The Comparison to a Prophet and the Absence of a Halakhic Framework for a False Messiah
The text states that unlike a false prophet, which is a prohibition, there is no defined prohibition against “being a false Messiah,” and in a case where a person believes he is the Messiah, he may not be lying at all, but rather mistaken or ill. It concludes that since there is no prohibition, there are no halakhic criteria that define when one violates it, and therefore the entire issue is not really a halakhic issue but a sociological one. It emphasizes that although “everyone understands there’s a problem with it,” it is hard to point to a technical transgression in joining a false messianic movement, aside from lying in certain cases. It compares this to idolatry, where there is an explicit command, “do not do,” and argues that here the Torah does not explicitly say “do not follow him,” so the ambiguity remains.

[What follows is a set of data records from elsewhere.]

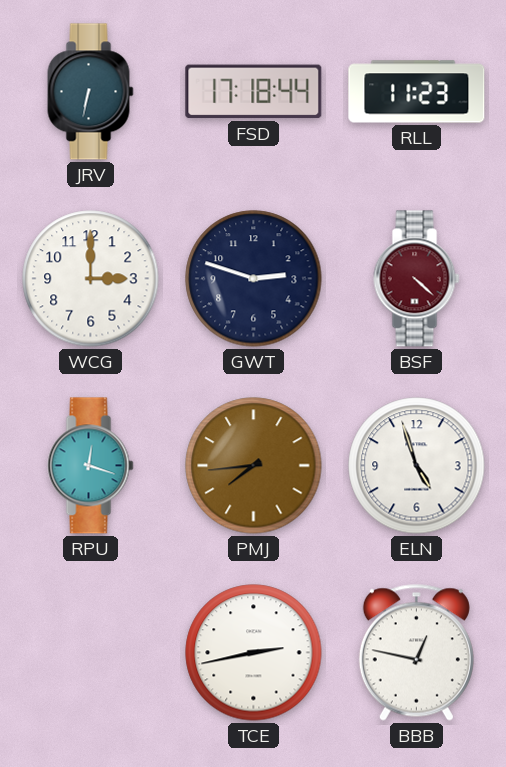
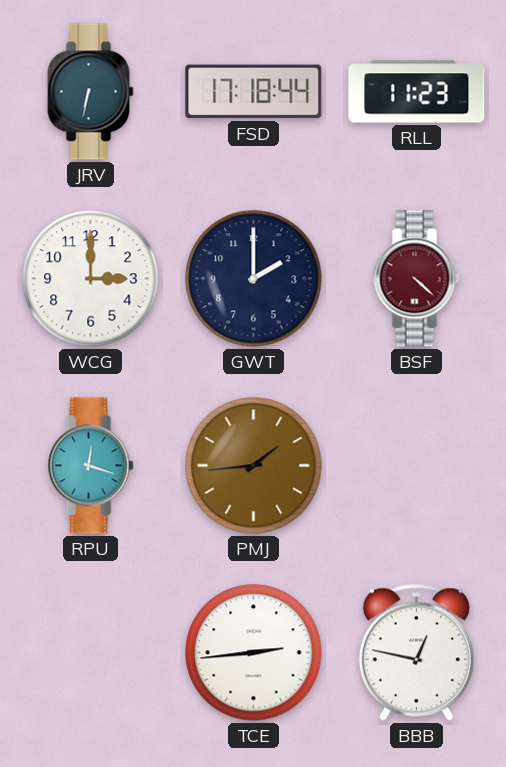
GWT: 2:48 -> 2:00
PMJ: 7:44 -> 1:44
ELN: 4:57 -> none
TCE: 2:43 -> 2:44
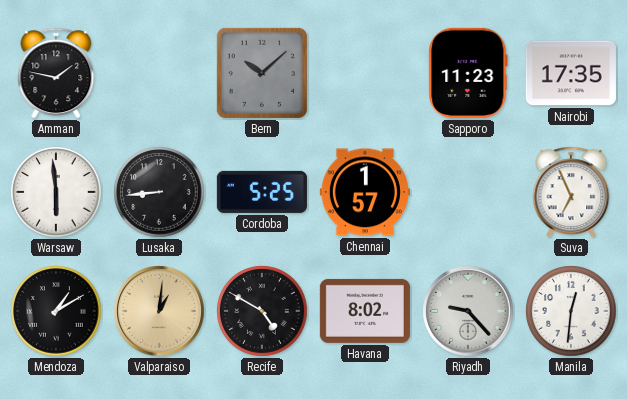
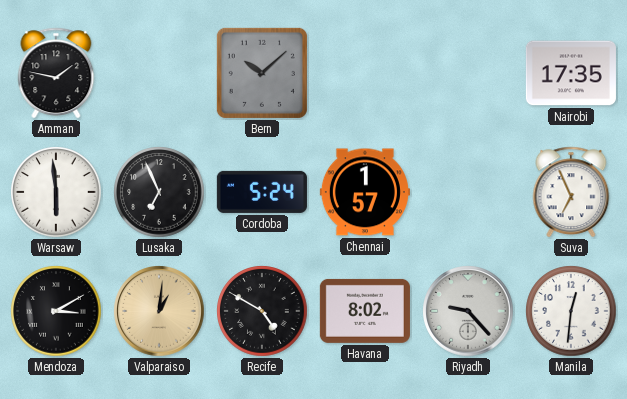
Sapporo: 11:23 -> none
Lusaka: 8:44 -> 6:56
Cordoba: 5:25 -> 5:24
Mendoza: 1:10 -> 3:10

Shabbetai Tzvi, Later Indications, and What Is Expected of a Person at the Beginning
The text argues that in the case of Shabbetai Tzvi, his conversion to Islam provides a strong retrospective indication of spiritual corruption, but those who joined him at the beginning did not know that would happen. It raises the question of what is expected of a person at the initial stage and whether there are indications “in the mode of conduct” that hint in real time whether this is a true Messiah or not. It says the phenomenon is dangerous and people warn against it, but the central question is how to judge it and how to make a diagnosis.
Religious Zionism as Messianism in Quotation Marks
The text points toward a “more charged” question that touches the present: whether Religious Zionism is false messianism or “messianism” in quotation marks. It states that in his view there are indeed elements of that, and that one must discuss what yes and what no, and to what extent, without declaring it absolutely one way or the other.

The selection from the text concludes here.